So I've been back at Wellesley for a little more than a week now without anything to do. I had "job training" but that mostly consisted of sitting in the library for about two hours a day and getting paid for it. Which is awesome, of course, but also is making for something to actually begin. And gave me a lot of free time to, what else, watch movies.
One of my best friends was also in limbo with me for the past week so she joined in the copious amount of sitting around and watching films. It all started with a French thriller (
Point Blank). Now I am about the last person you would expect to be watching suspenseful movies, I jump at just about anything and was scared shitless when I watched
Signs when I was younger. Those haunted hayride things are my version of hell, and not in an exhilarating and fun way. So when Camylle suggested it, I was like, "Um...sure, but I'm really tired so if my eyes are closed, it's just that...". To my surprise, it was pretty enjoyable.
The next day we went to go see
The Bourne Legacy, which I liked mostly because Jeremy Renner is such an awesome and believable badass. (Rachel Weisz was kind of useless unfortunately.) When we got home from the matinee (hey, we're college students, we're allowed to be cheap and lame), we turned on
Brick. I had seen it before, a couple years previous, and remembered thinking it was interesting, but other than that I was kind of blank. For those who don't know,
Brick was a film made in 2006 starring Joseph Gordon-Levitt, and basically transports a 1940s noir film into modern Southern California. It is twisty, turny, and very stylistic with its desaturated colors and too smart for reality dialogue. It's definitely a cool movie worth seeing, even if the characters are a little shallow.
Independently I watched
Memento, Christopher Nolan's most popular film before the Batman series. Camylle and I had watched the trailer, but she wasn't into it, so I crawled into my couch and grabbed a pillow just in case my eyes had to go somewhere besides the screen. Fortunately there weren't very many pop-ups, it was mostly just very cerebral. The film starts at the end of the story and moves backwards, often repeating scenes along the way, making the viewer assess and reassess situations constantly. It was kind of like trying to piece together someone else's dream.
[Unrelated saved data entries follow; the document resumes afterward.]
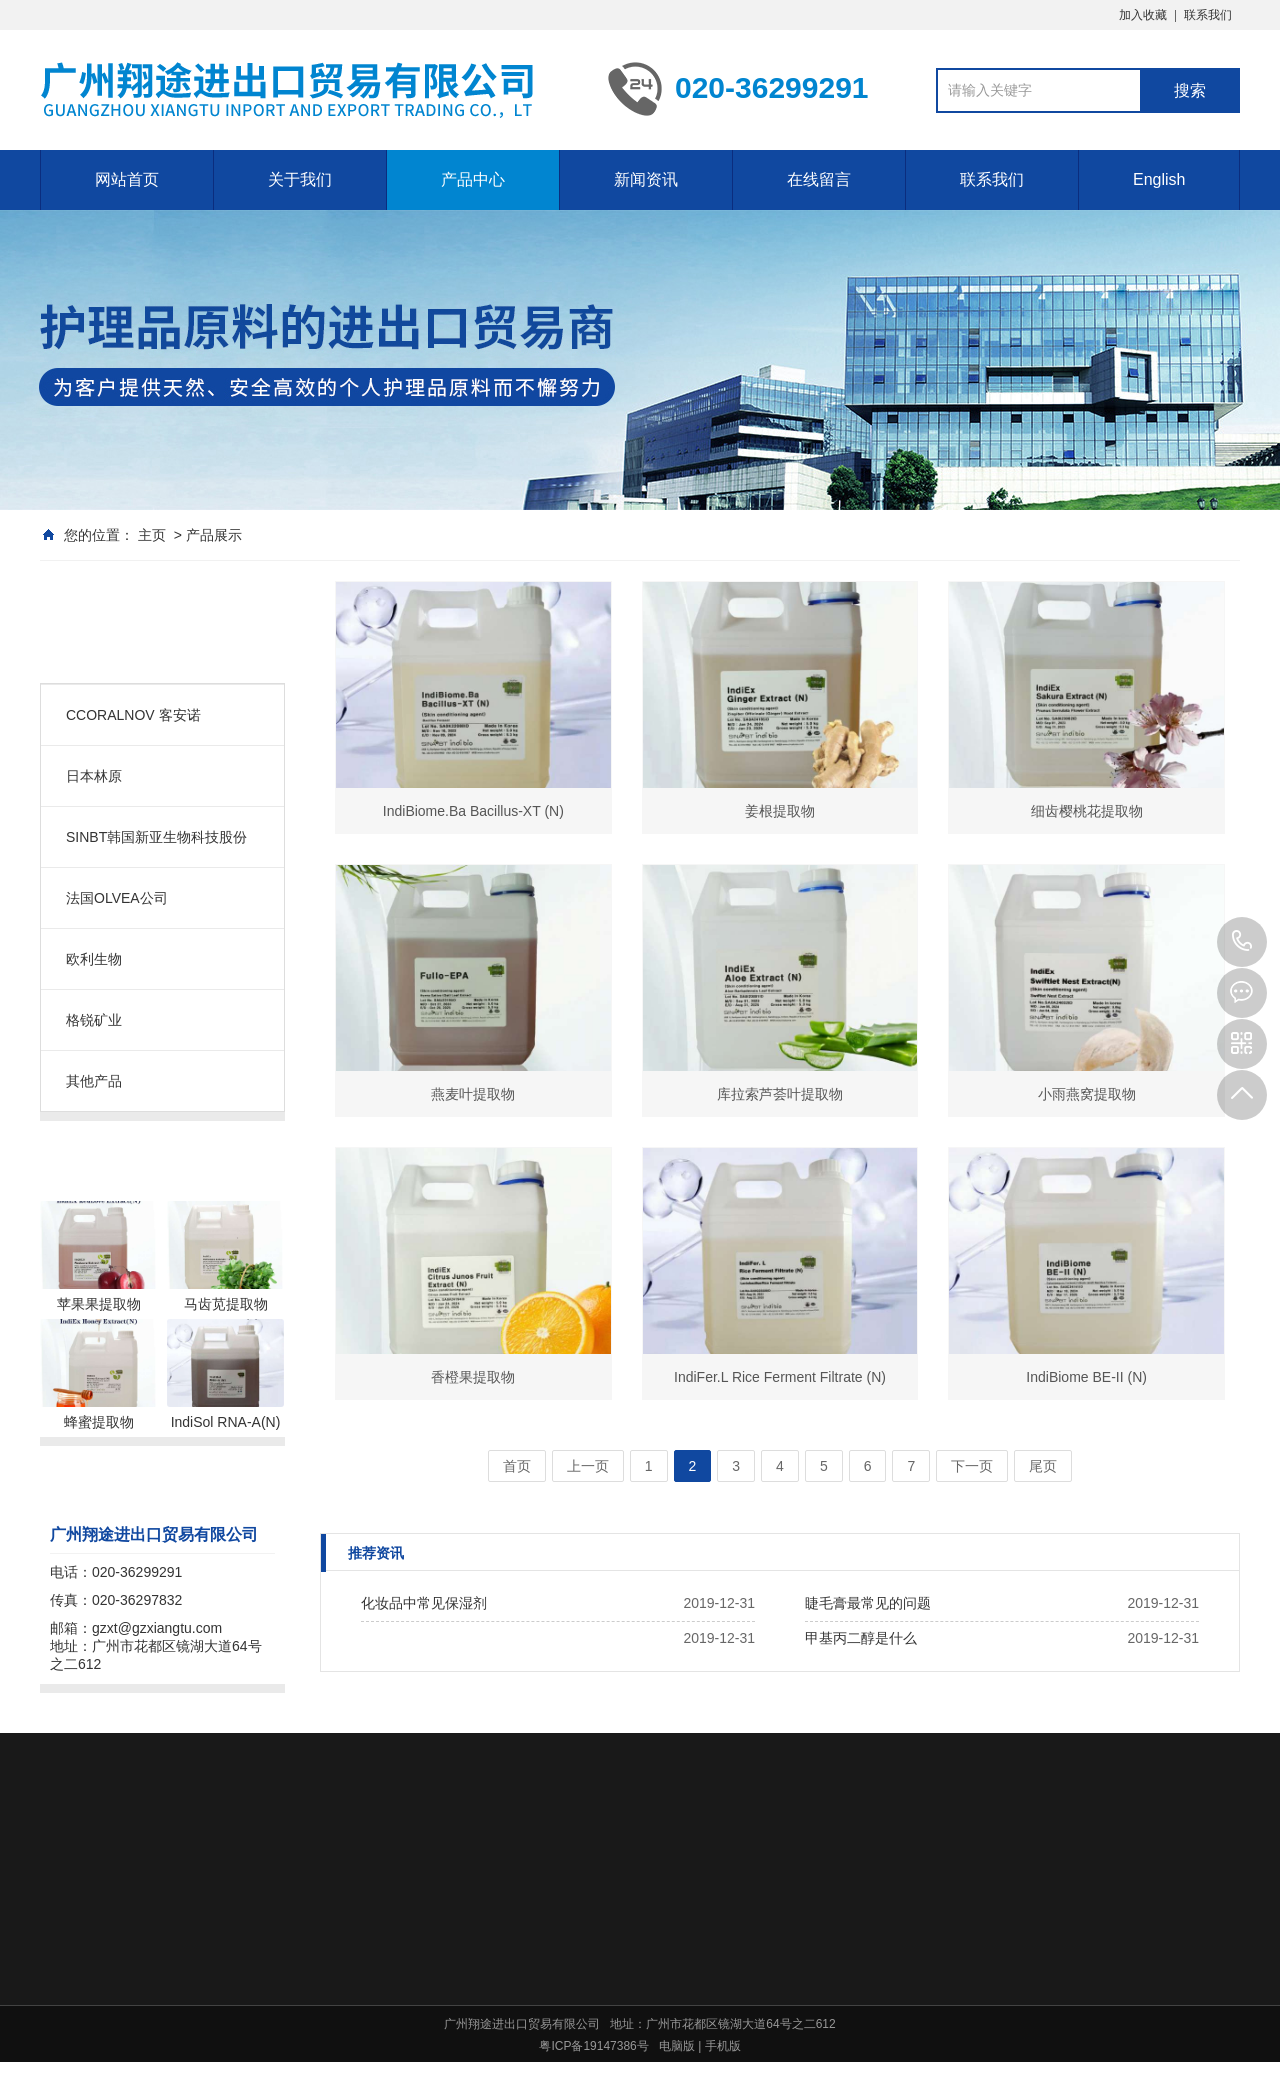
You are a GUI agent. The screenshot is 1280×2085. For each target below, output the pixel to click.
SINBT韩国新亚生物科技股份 (168, 837)
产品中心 (473, 179)
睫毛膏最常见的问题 (868, 1603)
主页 (152, 535)
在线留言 (819, 179)
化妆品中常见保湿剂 (424, 1603)
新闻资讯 (646, 179)
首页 (517, 1466)
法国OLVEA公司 (117, 898)
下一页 (972, 1466)
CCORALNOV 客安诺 (133, 715)
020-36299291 (1242, 942)
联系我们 (1208, 15)
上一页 (588, 1466)
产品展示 (214, 535)
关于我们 (300, 179)
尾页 (1043, 1466)
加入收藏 (1143, 15)
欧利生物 (94, 959)
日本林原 (94, 776)
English (1159, 179)
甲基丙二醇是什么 (861, 1638)
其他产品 (94, 1081)
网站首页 (127, 179)
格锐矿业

That is until the last twenty minutes where everything changes and the truth comes to light, and you are like holy crap!!!
Finally we watched Guy Ritchie's
Snatch, and it was exactly what I wanted it to be: British, quick, and fun in a stylized violence kinda way.
And now I'm working on the first half of Entertainment Weekly's Best Movies You've Never Seen. More like Worst Grades You've Ever Seen. Let the procrastination begin!